Microsoft buys Minecraft-maker Mojang for $2.5B
Microsoft will acquire the maker of the popular game Minecraft for $2.5 billion.
The technology company said it will buy Stockholm-based game maker Mojang. Minecraft, which lets users build in and explore a virtual world, has been downloaded 100 million times on PC alone since its launch in 2009. It is the most popular online game on Xbox, and the top paid app for Apple's iOS and Google's Android operating system in the U.S.
The deal is expected to close in late 2014. Microsoft expects the acquisition to be break-even in fiscal 2015.
Microsoft is primarily known for business software like Word and Outlook. But this acquisition will help Microsoft expand its gaming division which also includes game franchises such as the Halo shooter game and Forza racing game.
CBC’s technology expert Jesse Wente says Microsoft isn't buying a game so much as Minecraft’s network of users.
Microsoft may also be interested in the potential to create an interesting virtual space with strong visual elements, he told CBC's Metro Morning.
"What if Microsoft, with Minecraft, builds the successor to the web. We’ll call it 'Mega-Minecraft,' in which you take every Minecraft server that every pubescent kid has created, stitch it together and create one single virtual environment," Wente said.
"It would be more graphically friendly than the web. It would be more game-friendly than the web and you’ll have over 100 million people building it.

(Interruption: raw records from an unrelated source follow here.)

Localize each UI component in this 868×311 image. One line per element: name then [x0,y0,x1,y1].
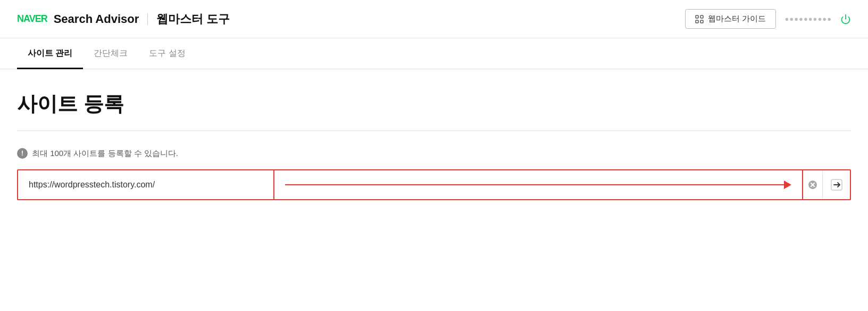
tab-site-management[interactable]: 사이트 관리 [17,38,83,69]
section-divider [17,130,851,131]
tab-tool-settings[interactable]: 도구 설정 [138,38,196,69]
user-email: ●●●●●●●●●● [784,15,832,23]
svg-rect-2 [696,20,698,23]
header-left: NAVER Search Advisor 웹마스터 도구 [17,11,230,27]
header-right: 웹마스터 가이드 ●●●●●●●●●● [685,9,851,29]
nav-tabs: 사이트 관리 간단체크 도구 설정 [0,38,868,69]
grid-icon [695,15,704,23]
header: NAVER Search Advisor 웹마스터 도구 웹마스터 가이드 ●●… [0,0,868,38]
clear-button[interactable] [803,171,822,199]
svg-rect-0 [696,15,698,18]
header-divider [147,13,148,25]
main-content: 사이트 등록 ! 최대 100개 사이트를 등록할 수 있습니다. [0,69,868,217]
naver-logo: NAVER [17,13,47,24]
app-subtitle: 웹마스터 도구 [156,11,230,27]
clear-icon [808,180,817,190]
url-actions [802,170,850,199]
arrow-line [285,181,791,189]
guide-button[interactable]: 웹마스터 가이드 [685,9,776,29]
svg-rect-1 [700,15,703,18]
app-title: Search Advisor [54,12,139,26]
submit-icon [831,179,842,191]
tab-quick-check[interactable]: 간단체크 [83,38,138,69]
arrow-head [784,181,791,189]
submit-button[interactable] [822,171,850,199]
arrow-shaft [285,184,784,185]
info-row: ! 최대 100개 사이트를 등록할 수 있습니다. [17,148,851,159]
power-icon[interactable] [840,14,851,24]
info-text: 최대 100개 사이트를 등록할 수 있습니다. [32,149,178,159]
page-title: 사이트 등록 [17,91,851,118]
url-input-row [17,169,851,200]
info-icon: ! [17,148,28,159]
url-input[interactable] [18,171,273,198]
url-input-section [18,170,274,199]
svg-rect-3 [700,20,703,23]
arrow-section [274,170,802,199]
guide-button-label: 웹마스터 가이드 [708,14,766,24]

I think that’s what Microsoft is doing," he added.
In a blog post, Mojang said its founders, Markus Persson, known as Notch, Carl Manneh, and Jakob Porsér are leaving the company.

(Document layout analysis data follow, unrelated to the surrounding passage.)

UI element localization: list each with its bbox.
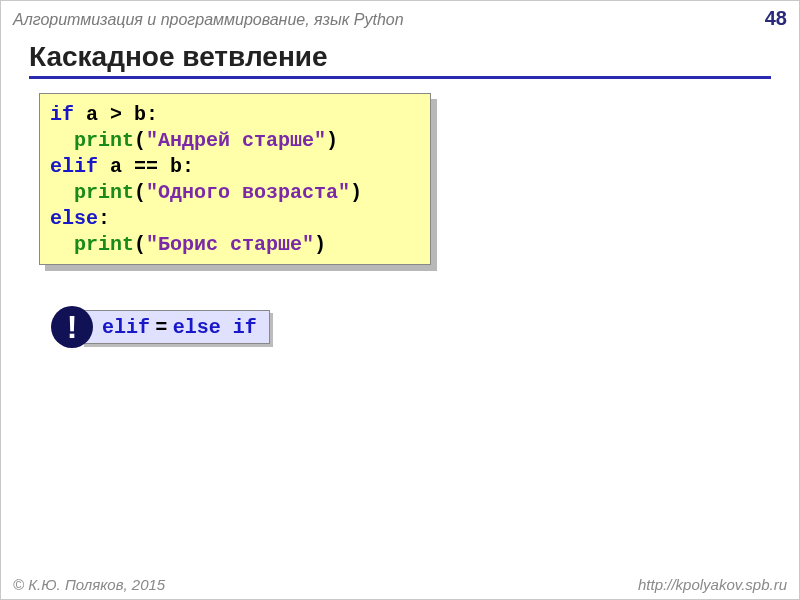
page-number: 48 [765,7,787,30]
str-3: "Борис старше" [146,233,314,256]
keyword-else: else [50,207,98,230]
footer-url: http://kpolyakov.spb.ru [638,576,787,593]
colon: : [98,207,110,230]
paren-open: ( [134,129,146,152]
keyword-if: if [50,103,74,126]
fn-print-2: print [74,181,134,204]
slide-header: Алгоритмизация и программирование, язык … [13,7,787,30]
fn-print-1: print [74,129,134,152]
keyword-elif: elif [50,155,98,178]
slide-footer: © К.Ю. Поляков, 2015 http://kpolyakov.sp… [13,576,787,593]
subject-text: Алгоритмизация и программирование, язык … [13,11,404,29]
note-elseif: else if [173,316,257,339]
paren-close: ) [314,233,326,256]
cond-1: a > b: [74,103,158,126]
str-1: "Андрей старше" [146,129,326,152]
note-box: elif = else if [81,310,270,344]
code-block: if a > b: print("Андрей старше") elif a … [39,93,431,265]
author-text: © К.Ю. Поляков, 2015 [13,576,165,593]
fn-print-3: print [74,233,134,256]
slide: Алгоритмизация и программирование, язык … [0,0,800,600]
note-eq: = [150,315,173,337]
paren-close: ) [350,181,362,204]
paren-open: ( [134,181,146,204]
slide-title: Каскадное ветвление [29,41,771,79]
paren-open: ( [134,233,146,256]
cond-2: a == b: [98,155,194,178]
exclamation-icon: ! [51,306,93,348]
note: ! elif = else if [51,306,270,348]
str-2: "Одного возраста" [146,181,350,204]
indent [50,233,74,256]
note-elif: elif [102,316,150,339]
code-content: if a > b: print("Андрей старше") elif a … [39,93,431,265]
indent [50,129,74,152]
indent [50,181,74,204]
paren-close: ) [326,129,338,152]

Microsoft bought Nokia’s phone business for $7.3 billion in April and is also seeking to boost Microsoft’s Windows Phone system, which has gained little traction against Apple’s iPhones and Google’s Android system.

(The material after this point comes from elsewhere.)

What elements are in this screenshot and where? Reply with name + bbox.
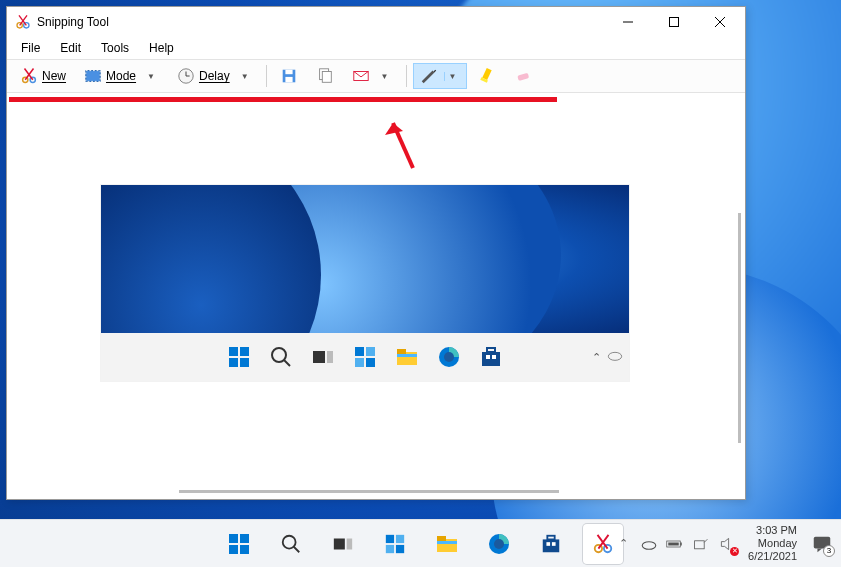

Microsoft CEO Satya Nadella has made mobile phones and Internet services priorities for the company as its traditional businesses — Windows and Office software installed on desktops — slow down or decline.
“We believe the acquisition of the ubiquitous Minecraft game (almost 54 million copies sold) strategically makes sense as Microsoft looks for ways to drive users toward its nascent mobile hardware business, where it can leverage and cross-sell a wide range of its higher-margin software (e.g., Office 365, Windows),” FBR Capital Markets analyst Daniel Ives said in a client note.